IceFireDB: Distributed disk storage database based on Raft and Redis protocol

tyingq · on Aug 21, 2021

  SET: 253232.12 requests per second
  GET: 2130875.50 requests per second

The 10:1 throughput ratio for GET vs SET is interesting. Redis being in-memory, the rates there are pretty close to the same for read/write.

Is a 10:1 ratio typical for a storage backed distributed kv store?

Edit: Looks like CockroachDb has roughly a 3:1 ratio, similar for YugabyteDB:

https://www.cockroachlabs.com/docs/stable/performance.html

https://forum.yugabyte.com/t/large-cluster-perf-1-25-nodes/5...

Also ~3:1 for etcd:

https://etcd.io/docs/v3.4/op-guide/performance/

jandrewrogers · on Aug 21, 2021

Comparisons of read/write ratios has to account for several differences in design and implementation. Representative benchmarks are difficult.

Things that can make a difference: Databases have subtly different definitions of "durability", so they aren't always doing semantically equivalent operations. Write throughput sometimes scales with the number of clients and it is not possible to saturate the server with a single client due to limitations of the client protocol, so single client benchmarks are misleading. Some databases allow read and write operations to be pipelined; in these implementations it is possible for write performance to sometimes exceed read performance.

For open source databases in particular, read and write throughput is significantly throttled by poor storage engine performance, so the ratio of read/write performance is almost arbitrary. That 3:1 ratio isn't a good heuristic because the absolute values in these cases could be much higher. A more optimal design would offer integer factor throughput improvements for both reading and writing, but it is difficult to estimate what the ratio "should" be on a given server absent a database engine that can really drive the hardware.

sitkack · on Aug 22, 2021

It depends, yes but ... (not discounting any of the above).

One sees a lot of 3:1 in practice due to the replication factor.
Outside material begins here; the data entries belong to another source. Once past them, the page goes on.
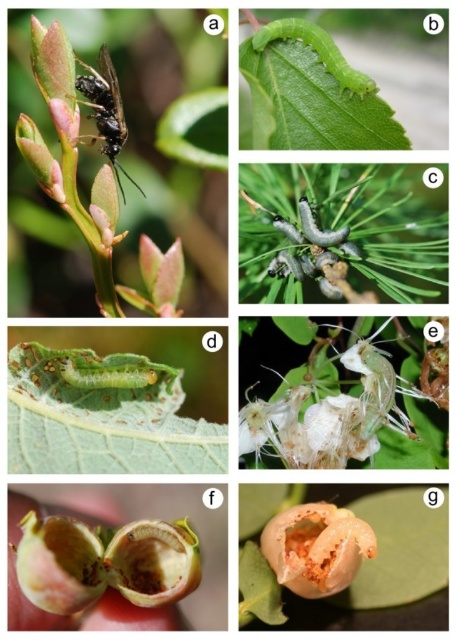 Question: Which object is the closest to the black matte insect at upper center?

Choices:
 (A) gray-green fuzzy caterpillar at center
 (B) green matte caterpillar at upper center
 (C) green matte leaf at upper left
 (D) translucent orange flower at center

Answer: (C)

Question: Among these objects, which one is farthest from the camera?

Choices:
 (A) translucent orange flower at center
 (B) gray-green fuzzy caterpillar at center
 (C) green matte caterpillar at upper center
 (D) black matte insect at upper center

Answer: (C)

Question: In this image, where is gray-green fuzzy caterpillar at center located relative to green matte caterpillar at upper center?

Choices:
 (A) above
 (B) below

Answer: (B)

Question: Is translucent orange flower at center to the right of green matte caterpillar at upper center from the viewer's perspective?

Choices:
 (A) no
 (B) yes

Answer: (A)

Question: Is gray-green fuzzy caterpillar at center smaller than black matte insect at upper center?

Choices:
 (A) no
 (B) yes

Answer: (A)

Question: Among these objects, which one is farthest from the camera?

If you have 3 copies of the data and the client can read from any node, you get 3x the read performance as having to have a quorum write on two out of three nodes.

To the GP, for a rough swag of what is possible out of given hardware, a combination of FIO and ACT (measures IO latency under a fixed load) is a good start.

https://fio.readthedocs.io/en/latest/fio_doc.html

https://github.com/aerospike/act

bob1029 · on Aug 21, 2021

> Is a 10:1 ratio typical for a storage backed distributed kv store?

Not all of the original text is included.